Tenho como filosofia de vida que, para poder ser crítico a alguma coisa, preciso fazer a minha parte, agregando algo além do resultado ao meu trabalho, seja dando chance aos jovens ou com uma maneira de jogar que valorize o atleta e ele sinta-se feliz, valorizado. Existem várias formas de se fazer isso, é o que estou tentando no Botafogo. Minha responsabilidade é tentar trabalhar na excelência e no encorajamento.
Há que acredite que as deficiências técnicas do elenco inviabilizam isso…
O jogador que chegou a uma possibilidade de jogar na Série pelo Botafogo já passou por vários processos seletivos, desde a categoria de base. E estou tendo a chance de trabalhar com o topo da pirâmide, pensando em atletas de futebol. Isso não faz muito sentido sem esgotar todas as possibilidades de tirar mais desse jogador, tentando extrair dele o que tem de melhor.
Seu time trocou, em média, 398 passes por jogo no Estadual. Na vitória por 3 a 0 sobre o Defensa y Justicia pela Copa Sul-americana foram 87! Sua equipe alcançou 628 no Morumbi contra o São Paulo. O que você fez nesses 11 dias?
Nesses 10 dias de treino, na verdade, pois o 11º foi o do jogo contra o São Paulo. Trabalhei em três pontos, pressão na bola, controle do jogo e não abrir as costas porque sabia que o adversário tinha capacidade de definição com jogadores muito bons. Então nos 10 dias trabalhei em cima de pressão para ter a bola o mais rapidamente possível. Parti do princípio de que, se o São Paulo tem jogadores com capacidade de definição e só os deixo 33% com a bola, significa que não terão tanto tempo com ela me pressionando.

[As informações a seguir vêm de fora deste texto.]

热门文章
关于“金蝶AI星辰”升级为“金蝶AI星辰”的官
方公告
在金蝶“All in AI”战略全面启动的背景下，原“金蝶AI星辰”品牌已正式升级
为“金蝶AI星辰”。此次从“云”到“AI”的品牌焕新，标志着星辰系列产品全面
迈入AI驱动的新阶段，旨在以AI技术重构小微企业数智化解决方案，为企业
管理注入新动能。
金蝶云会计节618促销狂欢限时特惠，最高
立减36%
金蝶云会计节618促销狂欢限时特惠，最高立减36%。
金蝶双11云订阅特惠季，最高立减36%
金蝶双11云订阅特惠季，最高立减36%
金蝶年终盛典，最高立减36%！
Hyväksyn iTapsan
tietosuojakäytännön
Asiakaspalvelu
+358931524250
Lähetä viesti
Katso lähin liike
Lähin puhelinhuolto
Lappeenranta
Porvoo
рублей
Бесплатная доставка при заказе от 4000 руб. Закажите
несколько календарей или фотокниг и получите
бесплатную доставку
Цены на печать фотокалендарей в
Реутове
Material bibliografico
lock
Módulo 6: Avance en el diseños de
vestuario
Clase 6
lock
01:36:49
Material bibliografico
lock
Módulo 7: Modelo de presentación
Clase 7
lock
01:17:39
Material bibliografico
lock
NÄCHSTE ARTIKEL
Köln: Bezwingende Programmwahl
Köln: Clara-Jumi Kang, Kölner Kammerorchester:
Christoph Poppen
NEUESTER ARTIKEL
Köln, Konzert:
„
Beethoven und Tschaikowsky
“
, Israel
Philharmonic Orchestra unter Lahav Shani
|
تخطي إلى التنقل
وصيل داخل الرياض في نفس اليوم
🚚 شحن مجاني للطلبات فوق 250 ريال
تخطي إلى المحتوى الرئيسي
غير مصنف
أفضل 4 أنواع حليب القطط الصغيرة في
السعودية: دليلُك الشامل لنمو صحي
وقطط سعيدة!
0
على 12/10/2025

E qual foi o antídoto tentado?
Trabalhamos para ficar mais próximos uns dos outros e reduzir a possibilidade de errar passes, tentando chegar na área. Sabia que o São Paulo, quando estivesse com a bola, nos causaria problemas, como causaram. Procuramos não abrir espaços para as infiltrações de Tchê Tchê e Igor, além das chegadas de Antony, Everton e Pato. Nesse segundo momento eu vou enfatizar todos esses pontos, porque entendo que o controle de posse de bola não se retratou em chances de gol e tenho um pouco de responsabilidade nisso, pois não consegui fazer isso nesse pouco tempo.
Como resolver?
Entendo que são quatro as possibilidades de se fazer gol: bola parada, chute de fora da área, cruzamento e infiltração, jogadas trabalhadas. A tendência é criar padrão e movimentos que vão facilitar e aumentar nosso volume nessas quatro situações, chutes de fora da área numa condição melhor. É preciso preencher a área para os cruzamentos, movimentar para abrir espaços que permitam os chutes de fora.
Qual sua análise dos gols sofridos no Morumbi?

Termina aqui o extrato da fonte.